Friday, December 07, 2007

Poem for Friday

Envoi: Waking After Snow
By David Baker


When did we drift into each other's arms?
Snow, blue as morning, shakes down
in the branches, not a breath among them.
I can't tell if we're one body or two.
As soon as he's settled, the redbird puffs up
his whole heart to the cold. Don't move.

--------

My children had a two hour delay due to the snow on the ground before school started this morning, which of course means that I was up earlier than usual rather than getting to sleep late, trying to find out whether and when they needed to wake up! Paul agreed to drive Daniel to the bus so I didn't have to fight with our as-usual not-plowed neighborhood streets.

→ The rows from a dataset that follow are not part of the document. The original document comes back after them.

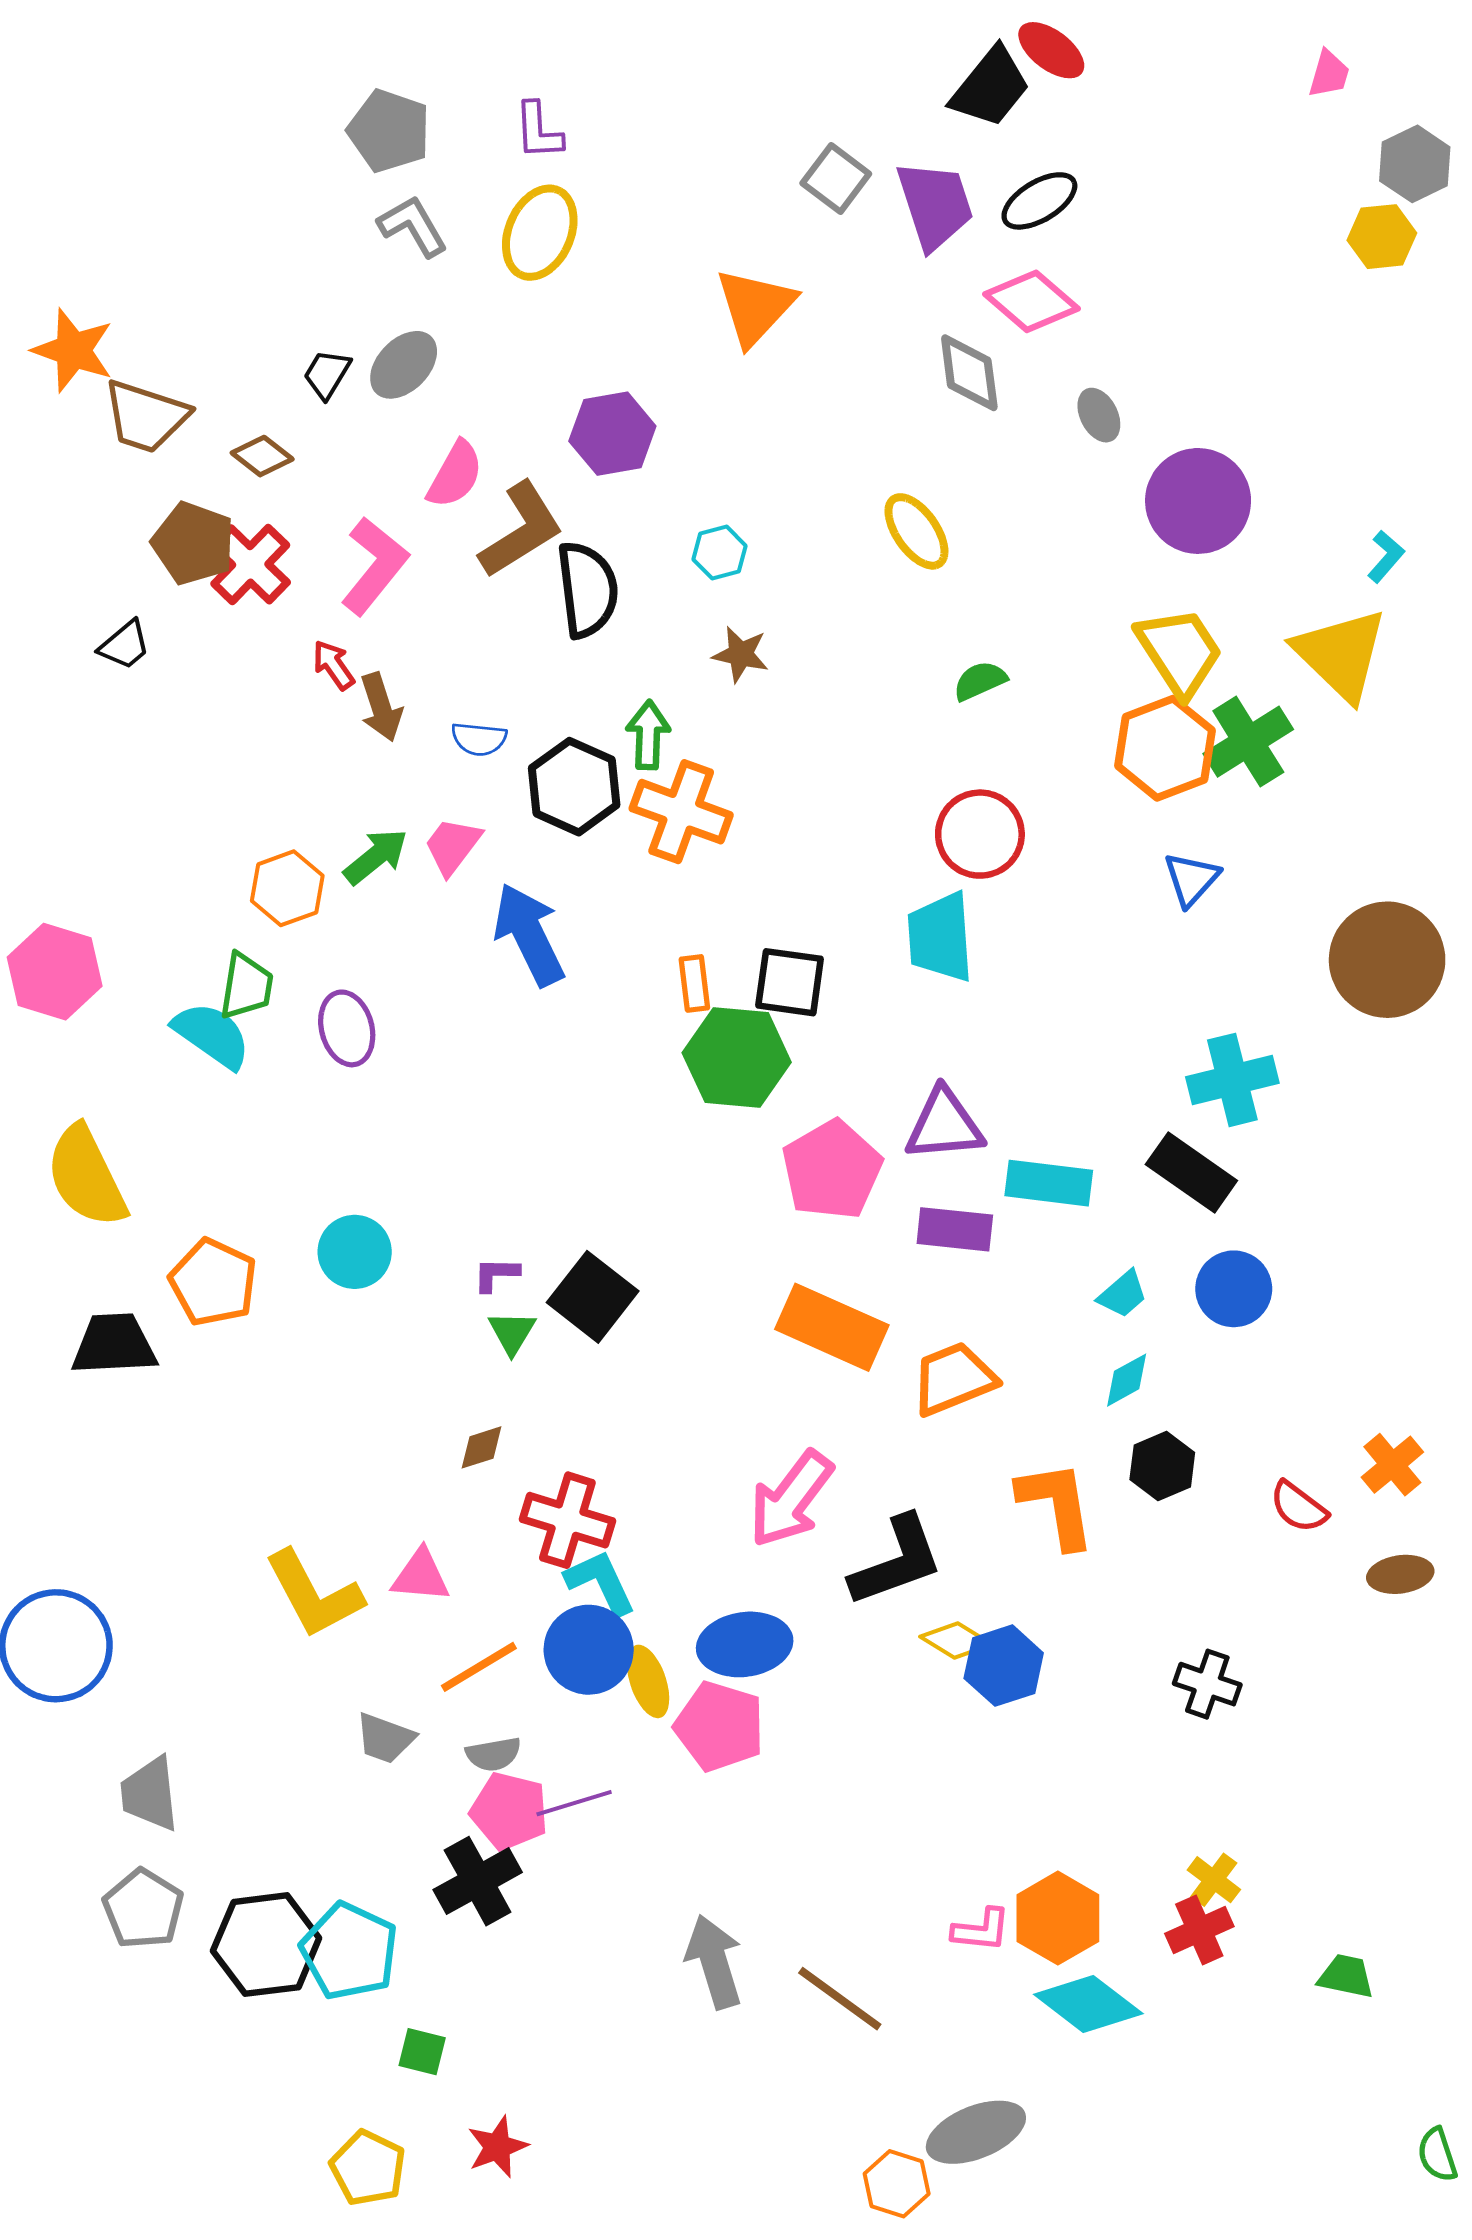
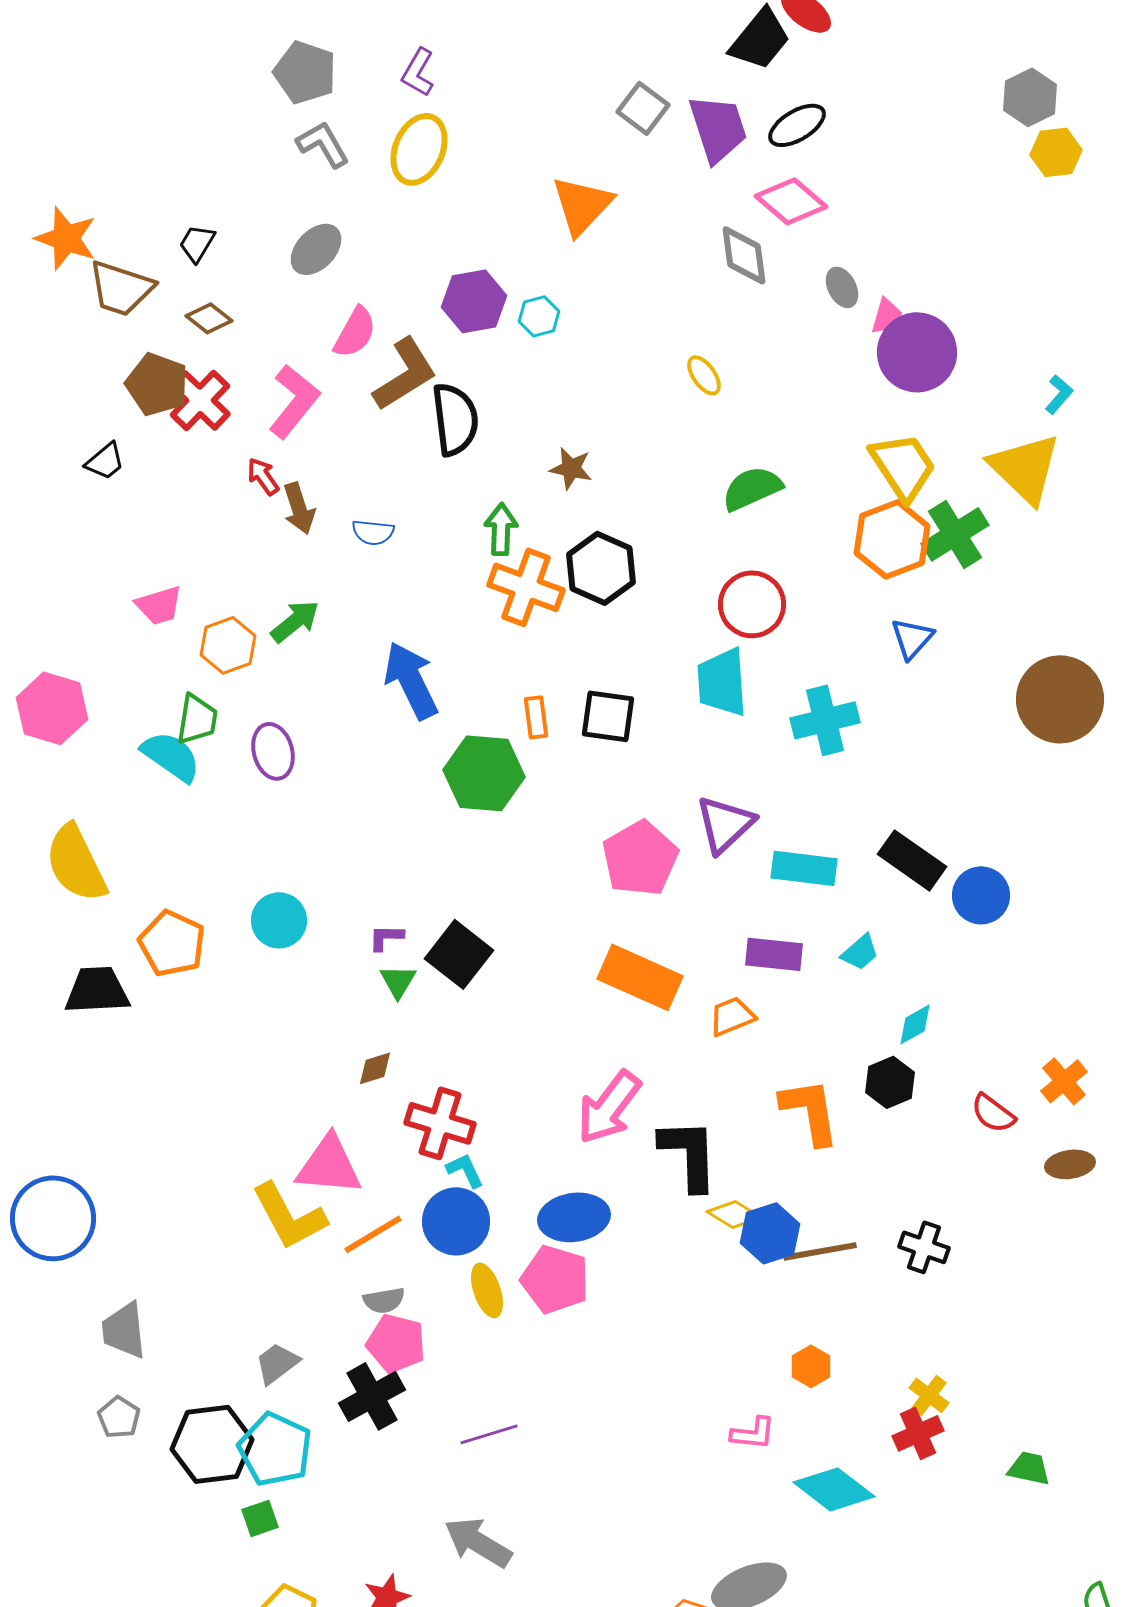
pink trapezoid: (1329, 74) -> (887, 316), moved
purple L-shape: (538, 131) -> (418, 72), turned 33
gray hexagon: (1415, 164) -> (1030, 97), moved
black trapezoid: (327, 374) -> (197, 243), moved
yellow ellipse: (916, 531) -> (704, 375), size x0.7
cyan hexagon: (720, 553) -> (539, 316), moved
green semicircle: (980, 681) -> (752, 488), size x1.5
black hexagon: (574, 787) -> (601, 568), moved
pink trapezoid: (452, 846) -> (159, 605), moved, turned -144
green hexagon: (737, 1058) -> (484, 773), moved
cyan cross: (1232, 1080) -> (825, 720), moved
purple triangle: (944, 1125) -> (725, 824), turned -38
purple rectangle: (955, 1229) -> (774, 954), moved
blue circle: (1234, 1289) -> (981, 895), moved
orange trapezoid: (953, 1379) -> (732, 1016), size x0.7
cyan diamond: (1127, 1380) -> (915, 1024), moved
black L-shape: (897, 1561) -> (689, 1154), turned -72
pink triangle: (421, 1576) -> (329, 1165), size x1.5
cyan L-shape: (601, 1582) -> (465, 1170), size x0.7
yellow L-shape: (314, 1594) -> (289, 1216), moved
yellow ellipse: (648, 1681) -> (487, 1290), moved
gray trapezoid: (385, 1738) -> (277, 1363), moved, turned 123
purple line: (574, 1803) -> (489, 1434), moved
gray pentagon: (143, 1909) -> (119, 1417), size x0.7
orange hexagon: (1058, 1918) -> (811, 1366), moved, size x0.6
gray arrow: (714, 1962) -> (478, 1542), moved, turned -42
brown line: (840, 1999) -> (820, 1251), moved, turned -46
green square: (422, 2052) -> (260, 1518), moved, turned -33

After sending Adam off, I did some more cleaning/rearranging -- Purple Heart is collecting tomorrow, we have a bunch of stuff I wanted to get organized and bagged for them -- folded laundry and watched a Next Gen episode I need to review on Friday. Please try not to envy my exciting life.


At the Fairfax Station Railroad Museum, the old telegraph room. (You can also see Santa in his sleigh out the window.


Like the sign says, this is a Civil War pass from the station to the nearby courthouse.


The station was moved from its original location on the Manassas line to its current location to become a museum. These were found at the original site.


A display of railway lanterns.


This is an N-scale model of the original line on which the Fairfax Station stood.


A model of a West Virginia and Ohio car crosses a bridge in a model layout.


And here are working modern miniature Amtrak passenger cars made of Legos.


We had dinner with my parents because they're going to a farewell dinner for our shul's Hebrew school teacher tomorrow night (sounds like there were some nasty politics in his replacement, I stay out of that), so we had latkes and roast chicken and lit the candles there. We also watched most of the awesome POTC3 extras -- one reason I don't at all begrudge anything Jerry Bruckheimer does is that his DVD packages are wonderful. This one isn't quite as awesome as the first in terms of actual history of pirates in the Caribbean, but it uses the history of the pieces of eight from the film as an excuse to explore the history of the fictional pirates and a bit of real piracy -- I gather that some of this information was included in the video game, but I never played that. Plus the two-disc set has featurettes on Johnny Depp's crush on the casting of Keith Richards, how the maelstrom sequence was filmed, the composition of "Hoist the Colours" with Verbinski playing guitar, and more extras on the filming and design.

The extra Best Buy exclusive disc, though, might be my favorite; that one has featurettes on with how the HMS Endeavour met its fate, how Davy Jones' Locker was created in the Bonneville Salt Flats, how the underwater acting sequences were filmed, how Orlando Bloom was turned into a wax museum figure and how much fun everyone had at the premieres. (Tom Hollander says nobody knows who he is, so he doesn't get the screaming.) I am so glad we got the three-disc set, but impressed that they put the bloopers on the disc with the main movie so anyone who wants those can see them!

And the Redskins just beat the Bears, huzzah, and I avoided the news all day because it seemed to be all Omaha shooter, all the time (man says he wants to die famous, TV gives him his posthumous fantasy), so I think I shall go to sleep while I'm ahead. Have a good day which will live in infamy.